Andi should be led to conclude that it doesn’t make sense to compare length and area. There is also substantial reasoning behind ensuring that Andi is aware of the fact that length and width must be multiplied twice or at least counted twice and has to do with the fact that one should be aware that the opposite sides of the figure are alike. This lessens the frequency of errors, as I have observed students miscalculate when they aren’t focused, for example, P=4+5+7+8, as opposed to the actual dimensions P=2(4+4) + (7+7). The former calculation is impossible since opposite sides of the figure will always be the same. Students also think in the following ways:

H. (lopped rectangle)

“Misconception: Collen says that the area in this “lopped” rectangle is eighteen square cm, (see figure H). Intervention:  Draw a sketch plan, or even a precise centimeter-square grid; or use a geoboard (a rectangular array of nails, using rubber bands to loop around corners of figures). A geoboard is an invaluable aid for teaching area and perimeter, because it allows easy construction of geometric figures, and easy counting of units of length and units of area.  Mark the centimeter scale along the top portion of the lopped rectangle (figure H), as well as the bottom portion of the lopped rectangle, and draw the square grid pattern over the figure. Count the number of unit squares of area”.¹⁴

I will be sure to always reiterate to my students that when we find the area of a figure, we are focusing on the inside portion of the enclosed area of the figure.
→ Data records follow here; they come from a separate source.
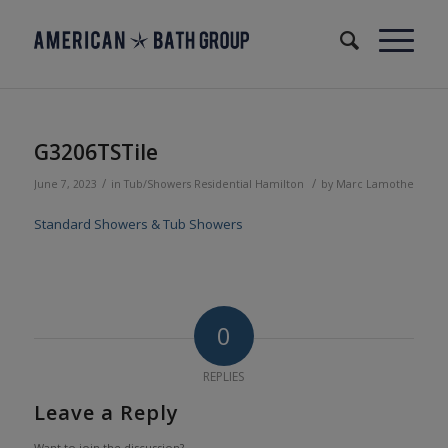
G3206TSTile
/
/
June 7, 2023
in
Tub/Showers
Residential
Hamilton
by
Marc Lamothe
Standard Showers & Tub Showers
0
REPLIES
Leave a Reply
Want to join the discussion?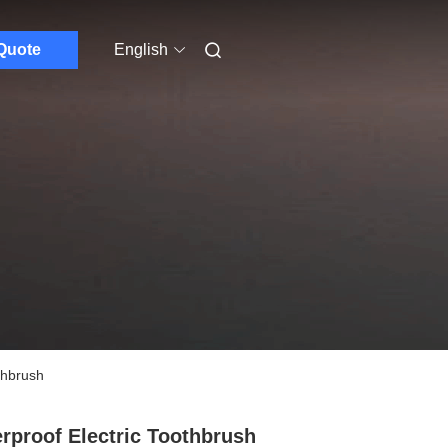
Quote
English
thbrush
rproof Electric Toothbrush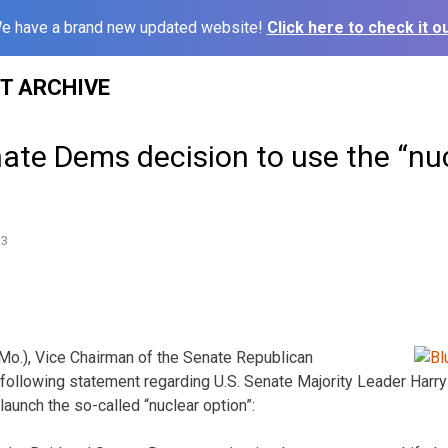
e have a brand new updated website!
Click here to check it ou
ST ARCHIVE
ate Dems decision to use the “nu
13
(Mo.), Vice Chairman of the Senate Republican
following statement regarding U.S. Senate Majority Leader Harry
aunch the so-called “nuclear option”: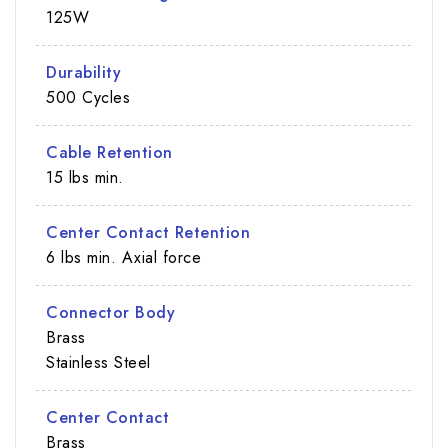
125W
Durability
500 Cycles
Cable Retention
15 lbs min.
Center Contact Retention
6 lbs min. Axial force
Connector Body
Brass
Stainless Steel
Center Contact
Brass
With the routine review and practice of various geometric exercises, the misconceptions will most likely occur less frequently.  I am aware that practice makes perfect therefore continuity of these skills is essential.  Students will be able to reason and problem solve without getting stuck as routinely as they once did.

As a result of my research, I found much of what I learned to be very helpful in preparing lessons for my students. I plan to help my students begin to think about transferring the skills of the measurement of perimeter, area, and volume acquired within the lessons that I implement to higher level thinking tasks. By transferring those skills, the students will be able to perform the calculations within the upcoming assigned project. My intentions are for the students to not only be able to transfer the skill of calculating perimeter, area, and volume of a   given object, but they should also be able to generalize and make application of those same skills to perform other higher level thinking exercises, (i.e. geometric formula measurement of triangles, trapezoids, and even cylinders, etc.) as they move on to higher grade levels. 

Students will eventually (at this time, the students are not ready to perform calculations as they are too complex) come to the realization that perimeter, area, and even volume concepts are experienced during real life situations, as students will eventually be faced with situations where they will have to help their parents/relatives/friends identify the measurements of: walls that require painting (area), or floors that will undergo the installation of carpeting (area), or shingles that are to be replaced on the roof (area), or being faced with identifying which belongings that they own will fit into a moving truck when relocation is a reality (volume), and upon arriving to their new residence there may be an interest in purchasing a fence for the yard (perimeter). The above mentioned concepts are tasks geared toward older children and the idea is for the exercises and activities within this unit to be used to prepare the student to eventually be able to complete those higher level, more complex tasks. The more students are provided with practice that entails geometry (much like the other academic topics that are addressed in school which act to prepare the student for real life), the more comfortable they will be at handling various tasks in their life of which natural math will play a part.